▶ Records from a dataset

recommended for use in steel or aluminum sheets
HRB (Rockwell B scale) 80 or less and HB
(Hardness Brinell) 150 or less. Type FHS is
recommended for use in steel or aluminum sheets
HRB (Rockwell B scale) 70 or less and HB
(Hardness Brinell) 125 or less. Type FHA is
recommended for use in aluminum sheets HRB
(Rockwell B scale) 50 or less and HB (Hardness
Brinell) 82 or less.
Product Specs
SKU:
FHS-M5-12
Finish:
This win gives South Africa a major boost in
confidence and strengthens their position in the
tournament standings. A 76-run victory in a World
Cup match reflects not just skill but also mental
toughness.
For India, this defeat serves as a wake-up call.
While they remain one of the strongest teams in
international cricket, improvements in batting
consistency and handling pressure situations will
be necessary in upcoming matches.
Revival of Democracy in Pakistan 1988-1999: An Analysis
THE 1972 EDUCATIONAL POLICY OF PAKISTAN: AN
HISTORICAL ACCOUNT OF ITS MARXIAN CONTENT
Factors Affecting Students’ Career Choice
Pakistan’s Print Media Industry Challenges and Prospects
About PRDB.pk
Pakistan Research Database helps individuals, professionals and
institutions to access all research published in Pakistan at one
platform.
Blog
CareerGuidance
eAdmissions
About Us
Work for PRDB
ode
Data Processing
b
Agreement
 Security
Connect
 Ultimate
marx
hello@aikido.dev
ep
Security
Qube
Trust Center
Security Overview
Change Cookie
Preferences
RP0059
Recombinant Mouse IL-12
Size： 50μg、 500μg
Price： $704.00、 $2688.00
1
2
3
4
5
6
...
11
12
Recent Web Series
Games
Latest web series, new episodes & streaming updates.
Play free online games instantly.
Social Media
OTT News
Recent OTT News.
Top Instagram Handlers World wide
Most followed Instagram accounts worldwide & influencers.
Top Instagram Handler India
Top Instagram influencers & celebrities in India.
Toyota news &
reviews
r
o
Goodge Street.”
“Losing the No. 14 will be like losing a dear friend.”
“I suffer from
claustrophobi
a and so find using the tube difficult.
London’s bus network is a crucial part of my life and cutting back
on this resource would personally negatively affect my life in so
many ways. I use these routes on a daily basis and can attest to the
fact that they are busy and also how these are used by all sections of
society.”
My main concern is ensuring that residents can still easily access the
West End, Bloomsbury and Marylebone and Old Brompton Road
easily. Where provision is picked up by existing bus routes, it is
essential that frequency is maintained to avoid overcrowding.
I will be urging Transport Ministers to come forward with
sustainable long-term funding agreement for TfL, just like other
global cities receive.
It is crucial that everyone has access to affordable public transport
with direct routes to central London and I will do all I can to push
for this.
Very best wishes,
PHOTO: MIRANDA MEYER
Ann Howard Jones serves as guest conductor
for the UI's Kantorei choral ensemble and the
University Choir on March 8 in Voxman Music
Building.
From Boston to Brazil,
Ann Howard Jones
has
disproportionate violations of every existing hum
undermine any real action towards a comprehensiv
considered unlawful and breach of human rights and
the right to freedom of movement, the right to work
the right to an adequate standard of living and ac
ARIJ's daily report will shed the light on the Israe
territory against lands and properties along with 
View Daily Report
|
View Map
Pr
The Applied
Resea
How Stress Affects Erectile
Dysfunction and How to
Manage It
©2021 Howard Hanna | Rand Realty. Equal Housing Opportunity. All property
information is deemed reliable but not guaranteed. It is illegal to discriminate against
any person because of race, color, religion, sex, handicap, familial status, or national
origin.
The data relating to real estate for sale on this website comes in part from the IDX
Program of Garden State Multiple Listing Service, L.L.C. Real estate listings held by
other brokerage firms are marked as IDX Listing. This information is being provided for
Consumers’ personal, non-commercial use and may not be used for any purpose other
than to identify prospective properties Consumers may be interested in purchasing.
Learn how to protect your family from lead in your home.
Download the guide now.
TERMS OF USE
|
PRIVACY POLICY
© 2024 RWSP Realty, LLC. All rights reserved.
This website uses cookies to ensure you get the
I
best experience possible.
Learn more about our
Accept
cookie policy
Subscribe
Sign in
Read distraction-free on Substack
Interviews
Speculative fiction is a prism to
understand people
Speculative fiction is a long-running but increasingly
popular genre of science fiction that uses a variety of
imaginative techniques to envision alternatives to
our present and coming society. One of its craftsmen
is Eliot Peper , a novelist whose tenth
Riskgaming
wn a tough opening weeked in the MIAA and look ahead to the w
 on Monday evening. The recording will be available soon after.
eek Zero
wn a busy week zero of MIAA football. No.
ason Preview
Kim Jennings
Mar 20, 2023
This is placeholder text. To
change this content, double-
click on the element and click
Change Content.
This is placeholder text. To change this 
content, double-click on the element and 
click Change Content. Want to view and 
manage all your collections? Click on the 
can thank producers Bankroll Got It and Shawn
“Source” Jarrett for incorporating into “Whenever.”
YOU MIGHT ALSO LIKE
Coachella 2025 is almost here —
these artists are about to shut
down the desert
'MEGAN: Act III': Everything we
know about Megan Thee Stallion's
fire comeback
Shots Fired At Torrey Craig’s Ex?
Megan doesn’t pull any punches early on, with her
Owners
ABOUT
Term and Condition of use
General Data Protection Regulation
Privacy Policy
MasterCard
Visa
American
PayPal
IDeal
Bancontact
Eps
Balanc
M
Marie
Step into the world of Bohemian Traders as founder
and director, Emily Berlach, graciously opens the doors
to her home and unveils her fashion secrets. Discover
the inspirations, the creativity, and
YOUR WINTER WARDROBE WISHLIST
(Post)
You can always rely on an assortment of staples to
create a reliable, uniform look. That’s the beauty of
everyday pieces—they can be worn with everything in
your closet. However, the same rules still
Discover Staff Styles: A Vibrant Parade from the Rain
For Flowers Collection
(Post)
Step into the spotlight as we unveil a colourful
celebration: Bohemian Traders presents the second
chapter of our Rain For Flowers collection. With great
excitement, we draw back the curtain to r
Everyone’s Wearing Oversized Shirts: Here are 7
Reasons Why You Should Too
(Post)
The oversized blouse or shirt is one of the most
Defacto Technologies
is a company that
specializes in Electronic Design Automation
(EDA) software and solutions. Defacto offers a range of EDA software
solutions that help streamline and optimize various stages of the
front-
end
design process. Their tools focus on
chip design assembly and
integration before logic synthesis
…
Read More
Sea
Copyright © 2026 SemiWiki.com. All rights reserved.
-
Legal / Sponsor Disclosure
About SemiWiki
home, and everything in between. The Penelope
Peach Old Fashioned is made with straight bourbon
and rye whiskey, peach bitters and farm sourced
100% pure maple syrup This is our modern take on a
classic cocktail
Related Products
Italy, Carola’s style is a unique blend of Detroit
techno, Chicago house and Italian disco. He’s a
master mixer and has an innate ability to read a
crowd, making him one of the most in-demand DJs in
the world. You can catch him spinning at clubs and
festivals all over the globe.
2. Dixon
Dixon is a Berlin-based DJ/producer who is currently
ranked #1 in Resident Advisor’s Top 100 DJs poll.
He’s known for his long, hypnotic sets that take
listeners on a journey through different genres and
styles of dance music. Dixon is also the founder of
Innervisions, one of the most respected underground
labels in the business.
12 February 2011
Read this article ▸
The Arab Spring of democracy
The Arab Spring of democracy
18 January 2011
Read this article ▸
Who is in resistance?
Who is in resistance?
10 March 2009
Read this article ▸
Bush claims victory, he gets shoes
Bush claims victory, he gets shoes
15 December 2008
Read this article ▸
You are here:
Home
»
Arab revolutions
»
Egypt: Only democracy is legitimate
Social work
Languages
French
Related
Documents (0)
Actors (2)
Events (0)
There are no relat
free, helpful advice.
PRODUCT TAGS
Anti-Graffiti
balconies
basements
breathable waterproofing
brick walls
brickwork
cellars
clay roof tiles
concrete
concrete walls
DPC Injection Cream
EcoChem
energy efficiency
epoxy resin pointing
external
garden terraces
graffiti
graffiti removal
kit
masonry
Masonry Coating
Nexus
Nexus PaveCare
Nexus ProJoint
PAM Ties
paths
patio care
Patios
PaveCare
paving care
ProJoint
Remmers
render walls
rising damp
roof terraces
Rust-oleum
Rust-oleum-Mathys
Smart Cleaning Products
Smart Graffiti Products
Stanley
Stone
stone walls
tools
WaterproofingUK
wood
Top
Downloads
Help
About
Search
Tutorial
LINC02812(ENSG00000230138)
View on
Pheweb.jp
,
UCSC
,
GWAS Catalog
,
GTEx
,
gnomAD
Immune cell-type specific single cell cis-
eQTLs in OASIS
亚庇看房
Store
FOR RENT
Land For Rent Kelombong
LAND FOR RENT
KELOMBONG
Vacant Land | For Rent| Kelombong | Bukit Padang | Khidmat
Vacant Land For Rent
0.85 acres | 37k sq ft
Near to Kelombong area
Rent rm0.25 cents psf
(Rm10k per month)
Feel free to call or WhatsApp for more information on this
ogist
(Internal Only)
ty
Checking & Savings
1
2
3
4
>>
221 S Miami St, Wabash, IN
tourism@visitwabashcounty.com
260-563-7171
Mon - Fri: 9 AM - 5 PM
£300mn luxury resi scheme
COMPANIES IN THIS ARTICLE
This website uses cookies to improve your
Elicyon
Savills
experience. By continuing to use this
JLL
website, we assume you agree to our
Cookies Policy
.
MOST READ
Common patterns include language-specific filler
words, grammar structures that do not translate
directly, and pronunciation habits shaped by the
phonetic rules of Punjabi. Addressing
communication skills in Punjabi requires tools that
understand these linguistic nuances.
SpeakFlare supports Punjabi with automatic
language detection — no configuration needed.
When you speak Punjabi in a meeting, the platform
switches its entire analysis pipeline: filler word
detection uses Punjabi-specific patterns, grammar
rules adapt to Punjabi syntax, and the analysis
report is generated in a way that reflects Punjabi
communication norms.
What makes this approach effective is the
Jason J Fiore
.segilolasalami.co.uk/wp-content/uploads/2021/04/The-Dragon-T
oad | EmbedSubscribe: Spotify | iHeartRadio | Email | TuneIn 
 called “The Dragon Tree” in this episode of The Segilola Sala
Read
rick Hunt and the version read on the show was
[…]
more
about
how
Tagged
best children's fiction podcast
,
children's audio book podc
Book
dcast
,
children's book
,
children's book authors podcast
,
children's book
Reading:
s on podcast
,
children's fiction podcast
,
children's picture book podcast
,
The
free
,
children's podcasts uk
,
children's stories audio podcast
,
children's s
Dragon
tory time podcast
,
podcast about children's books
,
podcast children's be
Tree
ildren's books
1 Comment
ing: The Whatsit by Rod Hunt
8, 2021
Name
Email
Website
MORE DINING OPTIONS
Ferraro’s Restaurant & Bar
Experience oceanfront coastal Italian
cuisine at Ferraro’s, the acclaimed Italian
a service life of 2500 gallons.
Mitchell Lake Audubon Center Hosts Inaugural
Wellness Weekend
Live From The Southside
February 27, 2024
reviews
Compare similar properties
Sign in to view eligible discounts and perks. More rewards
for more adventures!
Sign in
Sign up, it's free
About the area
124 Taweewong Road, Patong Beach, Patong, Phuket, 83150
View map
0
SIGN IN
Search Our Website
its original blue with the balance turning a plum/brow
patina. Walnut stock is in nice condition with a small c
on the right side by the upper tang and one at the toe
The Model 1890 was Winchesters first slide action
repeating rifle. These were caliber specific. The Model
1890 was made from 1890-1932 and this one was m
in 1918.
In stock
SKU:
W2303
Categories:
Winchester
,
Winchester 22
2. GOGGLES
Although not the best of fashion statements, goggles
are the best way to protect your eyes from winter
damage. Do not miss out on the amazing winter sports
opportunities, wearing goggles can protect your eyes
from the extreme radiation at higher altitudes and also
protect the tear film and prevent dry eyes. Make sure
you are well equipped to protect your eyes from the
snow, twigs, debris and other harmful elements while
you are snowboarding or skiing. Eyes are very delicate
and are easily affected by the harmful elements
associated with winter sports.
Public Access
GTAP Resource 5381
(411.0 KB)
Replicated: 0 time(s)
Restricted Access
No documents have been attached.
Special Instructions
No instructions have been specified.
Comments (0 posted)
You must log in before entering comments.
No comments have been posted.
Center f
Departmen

▶ INSTRUCTIONS FOR THE TASK
Give back the opening line of the records above and every line after it, up to and including the one with "Most followed Instagram", unchanged.

▶ RESULT
recommended for use in steel or aluminum sheets
HRB (Rockwell B scale) 80 or less and HB
(Hardness Brinell) 150 or less. Type FHS is
recommended for use in steel or aluminum sheets
HRB (Rockwell B scale) 70 or less and HB
(Hardness Brinell) 125 or less. Type FHA is
recommended for use in aluminum sheets HRB
(Rockwell B scale) 50 or less and HB (Hardness
Brinell) 82 or less.
Product Specs
SKU:
FHS-M5-12
Finish:
This win gives South Africa a major boost in
confidence and strengthens their position in the
tournament standings. A 76-run victory in a World
Cup match reflects not just skill but also mental
toughness.
For India, this defeat serves as a wake-up call.
While they remain one of the strongest teams in
international cricket, improvements in batting
consistency and handling pressure situations will
be necessary in upcoming matches.
Revival of Democracy in Pakistan 1988-1999: An Analysis
THE 1972 EDUCATIONAL POLICY OF PAKISTAN: AN
HISTORICAL ACCOUNT OF ITS MARXIAN CONTENT
Factors Affecting Students’ Career Choice
Pakistan’s Print Media Industry Challenges and Prospects
About PRDB.pk
Pakistan Research Database helps individuals, professionals and
institutions to access all research published in Pakistan at one
platform.
Blog
CareerGuidance
eAdmissions
About Us
Work for PRDB
ode
Data Processing
b
Agreement
 Security
Connect
 Ultimate
marx
hello@aikido.dev
ep
Security
Qube
Trust Center
Security Overview
Change Cookie
Preferences
RP0059
Recombinant Mouse IL-12
Size： 50μg、 500μg
Price： $704.00、 $2688.00
1
2
3
4
5
6
...
11
12
Recent Web Series
Games
Latest web series, new episodes & streaming updates.
Play free online games instantly.
Social Media
OTT News
Recent OTT News.
Top Instagram Handlers World wide
Most followed Instagram accounts worldwide & influencers.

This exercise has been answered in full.